Starting with the line that contains "Pour toute question, c'est" and ending with the final line of the data below, print those lines exactly and nothing else.

_ _ _

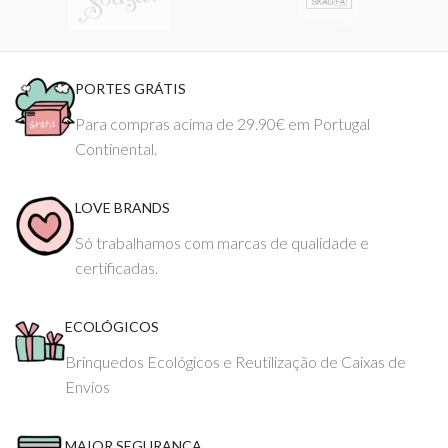
PORTES GRÁTIS
Para compras acima de 29.90€ em Portugal
Continental.
LOVE BRANDS
Só trabalhamos com marcas de qualidade e
certificadas.
ECOLÓGICOS
Brinquedos Ecológicos e Reutilização de Caixas de
Envios
MAIOR SEGURANÇA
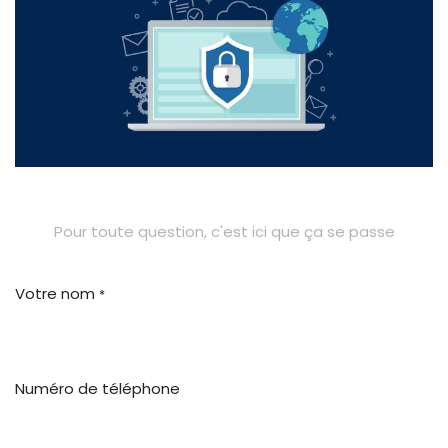
Pour toute question, c'est ici que ça se passe
Votre nom
*
Numéro de téléphone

_ _ _

**WRITTEN RESPONSE**
Pour toute question, c'est ici que ça se passe
Votre nom
*
Numéro de téléphone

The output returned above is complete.